Lenvatinib is an oral tyrosine kinase inhibitor that acts on multiple receptors involved in angiogenesis. Lenvatinib is a standard agent for the treatment of several types of advanced cancers; however, it frequently causes muscle-related adverse reactions. Our previous study revealed that lenvatinib treatment reduced carnitine content and the expression of carnitine-related and oxidative phosphorylation (OXPHOS) proteins in the skeletal muscle of rats. Therefore, this study aimed to evaluate the effects of L-carnitine on myotoxic and anti-angiogenic actions of lenvatinib. Co-administration of L-carnitine in rats treated with lenvatinib for 2 weeks completely prevented the decrease in carnitine content and expression levels of carnitine-related and OXPHOS proteins, including carnitine/organic cation transporter 2, in the skeletal muscle. Moreover, L-carnitine counteracted lenvatinib-induced protein synthesis inhibition, mitochondrial dysfunction, and cell toxicity in C2C12 myocytes. In contrast, L-carnitine had no influence on either lenvatinib-induced inhibition of vascular endothelial growth factor receptor 2 phosphorylation in human umbilical vein endothelial cells or angiogenesis in endothelial tube formation and mouse aortic ring assays. These results suggest that L-carnitine supplementation could prevent lenvatinib-induced muscle toxicity without diminishing its antineoplastic activity, although further clinical studies are needed to validate these findings.

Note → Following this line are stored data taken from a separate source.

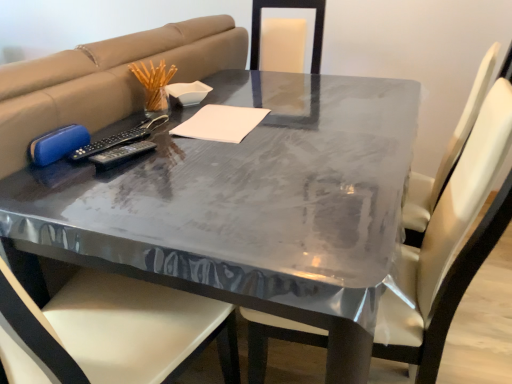 This screenshot has height=384, width=512. What are the coordinates of `white paper at center` in the screenshot? It's located at (221, 123).

Describe the element at coordinates (251, 205) in the screenshot. The width and height of the screenshot is (512, 384). I see `glossy plastic table at center` at that location.

Where is `white leather chair at center`? white leather chair at center is located at coordinates (449, 246).

Which is more to the right, white leather chair at center or glossy plastic table at center?

Positioned to the right is white leather chair at center.

Which object is wider, white leather chair at center or glossy plastic table at center?

Wider between the two is glossy plastic table at center.

How much distance is there between white leather chair at center and glossy plastic table at center?

white leather chair at center is 23.49 centimeters away from glossy plastic table at center.

Is white leather chair at center next to glossy plastic table at center and touching it?

white leather chair at center is not next to glossy plastic table at center, and they're not touching.

Locate an element on the screen. The height and width of the screenshot is (384, 512). notepad lying above the white leather chair at center (from the image's perspective) is located at coordinates (221, 123).

Between white leather chair at center and white paper at center, which one has smaller size?

white paper at center.

In the scene shown: Is white leather chair at center not within white paper at center?

Yes, white leather chair at center is not within white paper at center.

From the image's perspective, which is above, white leather chair at center or white paper at center?

From the image's view, white paper at center is above.

From the image's perspective, between white leather chair at center and black plastic remote at center, which one is located above?

black plastic remote at center.

The height and width of the screenshot is (384, 512). Find the location of `chair in front of the black plastic remote at center`. chair in front of the black plastic remote at center is located at coordinates (449, 246).

From the picture: Can you confirm if white leather chair at center is smaller than black plastic remote at center?

Incorrect, white leather chair at center is not smaller in size than black plastic remote at center.

From a real-world perspective, does white leather chair at center sit lower than black plastic remote at center?

Indeed, from a real-world perspective, white leather chair at center is positioned beneath black plastic remote at center.

Which of these two, white paper at center or black plastic remote at center, is thinner?

With smaller width is black plastic remote at center.

Is white paper at center directly adjacent to black plastic remote at center?

white paper at center and black plastic remote at center are clearly separated.

This screenshot has height=384, width=512. I want to click on remote that is below the white paper at center (from the image's perspective), so click(121, 154).

Consider the image. Does white paper at center have a smaller size compared to black plastic remote at center?

Incorrect, white paper at center is not smaller in size than black plastic remote at center.

Where is `remote above the white paper at center (from a real-world perspective)`? The height and width of the screenshot is (384, 512). remote above the white paper at center (from a real-world perspective) is located at coordinates (121, 154).

From the image's perspective, is black plastic remote at center below white paper at center?

Yes.

In the scene shown: Does black plastic remote at center turn towards white paper at center?

No, black plastic remote at center does not turn towards white paper at center.

Is black plastic remote at center in front of or behind white leather chair at center in the image?

black plastic remote at center is positioned farther from the viewer than white leather chair at center.

From the image's perspective, which one is positioned higher, black plastic remote at center or white leather chair at center?

black plastic remote at center.

Which is more distant, (90, 157) or (421, 304)?

The point (90, 157) is farther from the camera.

Is black plastic remote at center inside the boundaries of white leather chair at center, or outside?

black plastic remote at center cannot be found inside white leather chair at center.

Is glossy plastic table at center aimed at black plastic remote at center?

No, glossy plastic table at center is not turned towards black plastic remote at center.

Considering the positions of objects glossy plastic table at center and black plastic remote at center in the image provided, who is in front, glossy plastic table at center or black plastic remote at center?

glossy plastic table at center is closer to the camera.

Measure the distance between glossy plastic table at center and black plastic remote at center.

They are 14.16 inches apart.

Find the location of a particular element. This screenshot has height=384, width=512. chair lying below the glossy plastic table at center (from the image's perspective) is located at coordinates (449, 246).

You are a GUI agent. You are given a task and a screenshot of the screen. Output one action in this format:
    pyautogui.click(x=<x>, y=<y>)
    Task: Click on the chair directly beneath the white paper at center (from a real-world perspective)
    
    Given the screenshot: What is the action you would take?
    pyautogui.click(x=449, y=246)

Considering their positions, is black plastic remote at center positioned further to white paper at center than glossy plastic table at center?

glossy plastic table at center.

Based on their spatial positions, is black plastic remote at center or white paper at center closer to white leather chair at center?

white paper at center is closer to white leather chair at center.

Looking at the image, which one is located further to glossy plastic table at center, white leather chair at center or black plastic remote at center?

The object further to glossy plastic table at center is black plastic remote at center.

Estimate the real-world distances between objects in this image. Which object is closer to black plastic remote at center, white leather chair at center or glossy plastic table at center?

glossy plastic table at center lies closer to black plastic remote at center than the other object.

Based on their spatial positions, is white leather chair at center or white paper at center closer to black plastic remote at center?

white paper at center.

In the scene shown: From the image, which object appears to be nearer to white leather chair at center, black plastic remote at center or glossy plastic table at center?

Among the two, glossy plastic table at center is located nearer to white leather chair at center.

Looking at the image, which one is located closer to white leather chair at center, glossy plastic table at center or black plastic remote at center?

glossy plastic table at center is closer to white leather chair at center.

Which object lies further to the anchor point black plastic remote at center, white paper at center or white leather chair at center?

The object further to black plastic remote at center is white leather chair at center.

The width and height of the screenshot is (512, 384). What are the coordinates of `remote between white leather chair at center and white paper at center along the z-axis` in the screenshot? It's located at (121, 154).

This screenshot has height=384, width=512. Find the location of `table situated between black plastic remote at center and white leather chair at center from left to right`. table situated between black plastic remote at center and white leather chair at center from left to right is located at coordinates (251, 205).

Identify the location of table located between white leather chair at center and white paper at center in the depth direction. (251, 205).

This screenshot has height=384, width=512. Identify the location of remote between glossy plastic table at center and white paper at center along the z-axis. (121, 154). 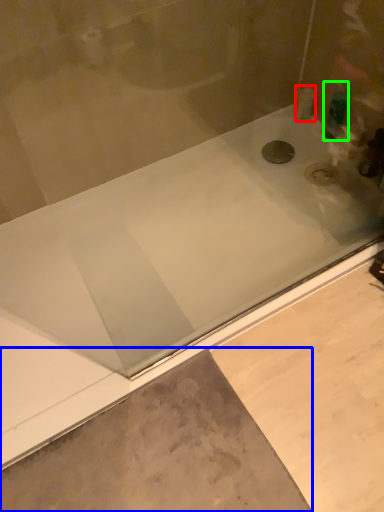 Question: Estimate the real-world distances between objects in this image. Which object is farther from toiletry (highlighted by a red box), concrete (highlighted by a blue box) or toiletry (highlighted by a green box)?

仑伐替尼（Lenvatinib）是一种口服酪氨酸激酶抑制剂（tyrosine kinase inhibitor），可作用于参与血管生成（angiogenesis）的多种受体。仑伐替尼是治疗多种晚期癌症的标准用药，但常引发肌肉相关不良反应。我们既往的研究显示，仑伐替尼给药可降低大鼠骨骼肌内的肉碱含量，以及肉碱相关蛋白与氧化磷酸化（oxidative phosphorylation，OXPHOS）蛋白的表达水平。因此本研究旨在评估L-肉碱（L-carnitine）对仑伐替尼的肌毒性与抗血管生成活性的影响。在接受仑伐替尼给药2周的大鼠中，联合给予L-肉碱可完全阻止骨骼肌内肉碱含量、肉碱/有机阳离子转运体2（carnitine/organic cation transporter 2）等肉碱相关蛋白及OXPHOS蛋白表达水平的下降。此外，L-肉碱可抵消C2C12肌细胞中仑伐替尼诱导的蛋白质合成抑制、线粒体功能障碍与细胞毒性。与之相反，L-肉碱对人脐静脉内皮细胞（human umbilical vein endothelial cells）中仑伐替尼诱导的血管内皮生长因子受体2（vascular endothelial growth factor receptor 2）磷酸化抑制，以及内皮细胞管形成实验与小鼠主动脉环实验中的血管生成均无影响。上述结果表明，补充L-肉碱可预防仑伐替尼诱导的肌肉毒性，且不会削弱其抗肿瘤活性，不过仍需开展进一步的临床研究以验证上述发现。